I Built Real-Time AI Conversations for NPCs. Here's Why It's the Wrong Architecture.

In the last update to our Daily Dream project, my daughter and I had successfully built a character designer, pivoting to a robust procedural SVG system. The characters looked distinct. They looked like a cast. But they didn’t feel like a cast yet.

So, I set out to make them talk. Not just pre-recorded barks, but genuine, dynamic dialogue between characters.

The v0.5 Premise: Live Bidirectional AI

I wanted to see if two NPCs could autonomously hold a conversation. Using the Gemini Live API, I set up a real-time, low-latency, bidirectional audio stream.

The architecture involved a Python FastAPI server with WebSockets acting as the middleman. Two Mii instances were spawned, each armed with their own personality prompt, streaming audio back and forth. I even wired up the Web Audio API to analyze the audio stream in real-time to drive synchronized mouth animations.

After a few tuning iterations—realizing that personality prompts have to be strong and opposed to create interesting dialogue, rather than just polite AI agreement—it started working. I had Yoku (a cat persona) and Koji (a dog persona) fiercely debating whether tuna or chicken was superior.

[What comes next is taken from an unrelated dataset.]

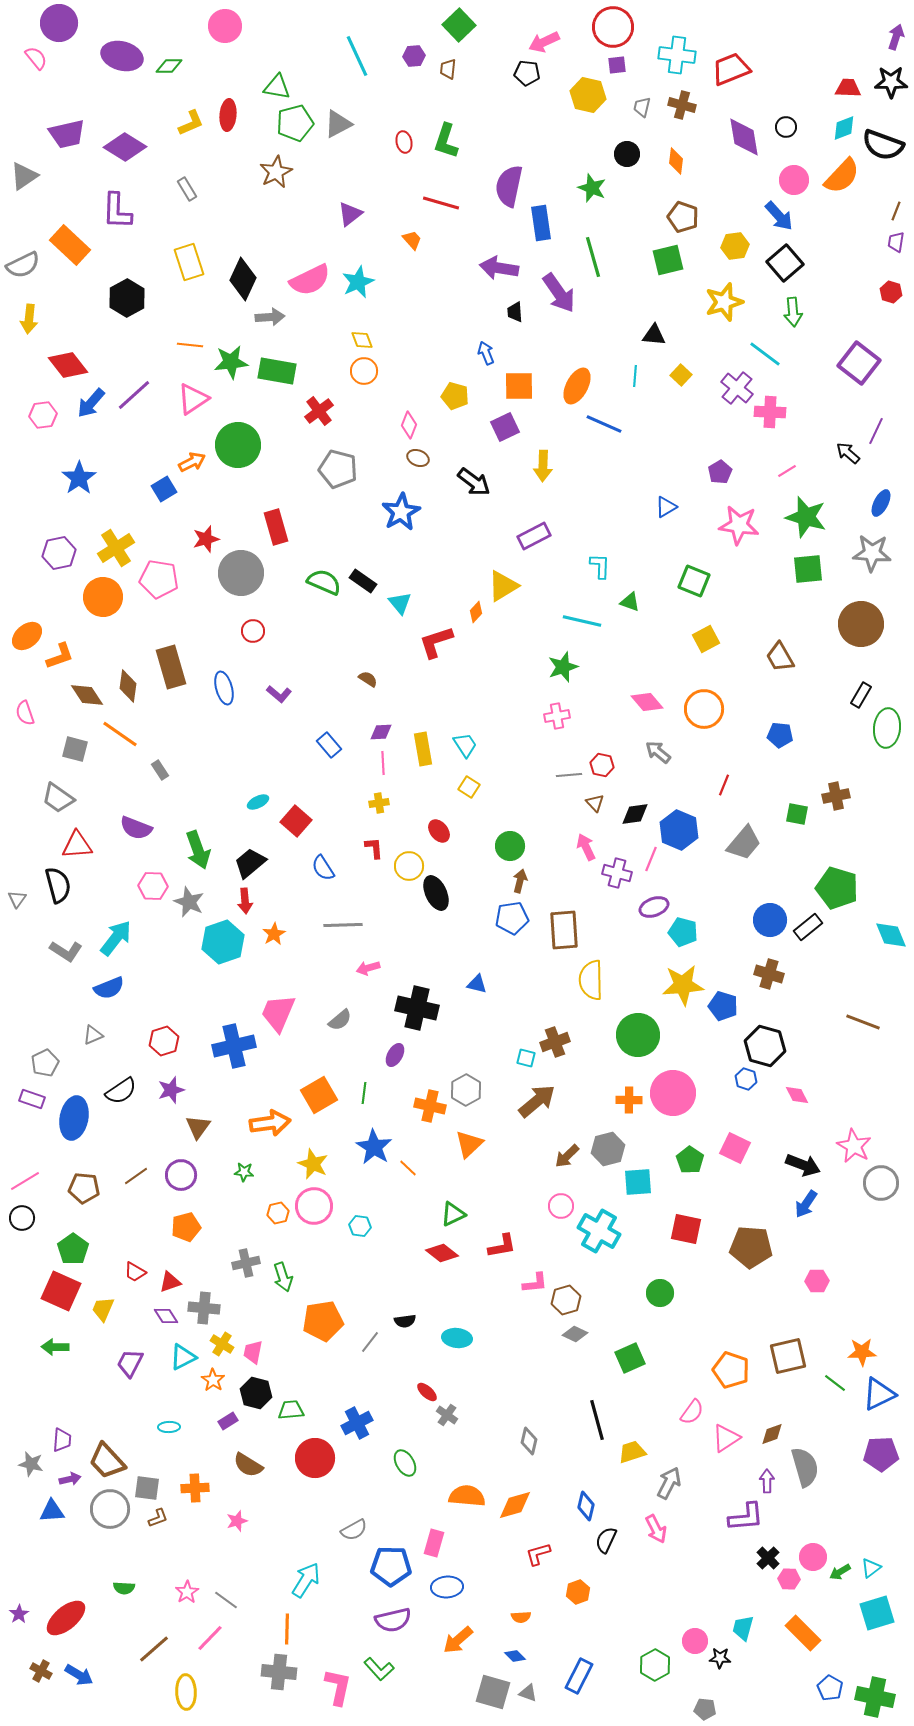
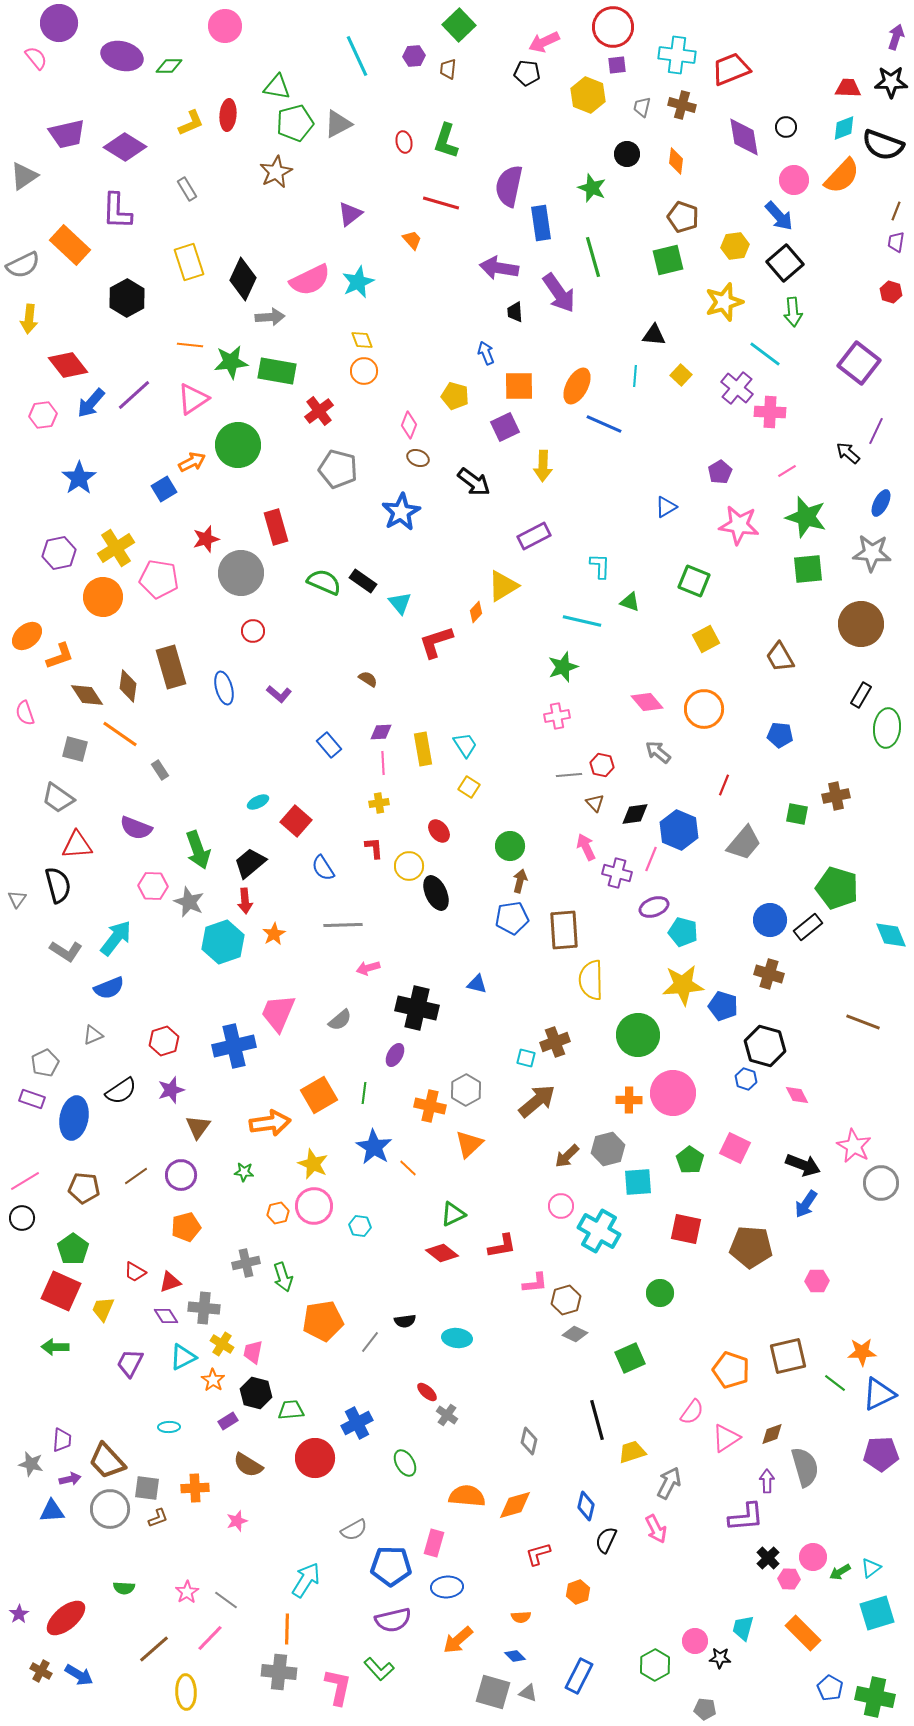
yellow hexagon at (588, 95): rotated 8 degrees clockwise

It was an impressive tech demo. And as an architect, it made me realize exactly why I was going to throw most of it away for the final game.

The Architect’s Critique: Four Fatal Flaws

The live AI-to-AI demo works beautifully for a tech showcase, but it is fundamentally the wrong architecture for a production game environment. Here are the four reasons why:

1. Cost

Every second of conversation requires two live API streams running in parallel. For a game where dialogue happens dozens of times across ten or more characters per session, this is economically unsustainable. A pre-generated script, by comparison, costs orders of magnitude less—you pay once to generate it, and then it’s effectively free to replay.

2. Control

Real-time conversation means you cannot predict, edit, or test what the characters will say. In game design, you want the emotional beats to land. You want a joke to hit properly. Live AI is a wild animal; scripted AI is a director’s tool. If an agent goes off-tone during a live session, you can’t fix it without re-rolling the entire conversation.

3. Latency

Live streams inherently have unpredictable timing. Game dialogue needs to fit tightly into animation windows and scene timings. Pre-generated audio files have exact, known durations, ensuring your scene transitions are perfect. Live audio simply doesn’t guarantee that sync.

4. Repeatability

If a player triggers the exact same scene twice, live AI will generate two different conversations. While this sounds cool for novelty, it’s terrible for game feel. Players want a world that is consistent and memorable, not a slot machine that changes fundamental character interactions on a whim.

The “Kid Director” Approach

Ultimately, live AI-to-AI is a tech demo, not a feature. The right architecture for a game is actually much more boring: an LLM generates a script ahead of time, a second LLM pass validates it, TTS turns the lines into audio, and the game caches everything aggressively.

But there is an even more important reason to use scripted dialogue: human direction.

When the script is generated ahead of time, my 13-year-old daughter can read it before the characters perform it. She can tell me that Yoku is being too mean, or Koji isn’t funny enough. And here’s the magic—she isn’t proofreading; she’s directing.

She tells me, “Make Yoku more sarcastic and obsessed with naps.” I update the prompt, regenerate the script, and the characters perform the new lines. Live AI is the model improvising. Scripted AI is the model performing—and someone gets to sit in the director’s chair.

In our next iteration, we’ll build that exact scripted pipeline and see how much better our cast performs under proper direction.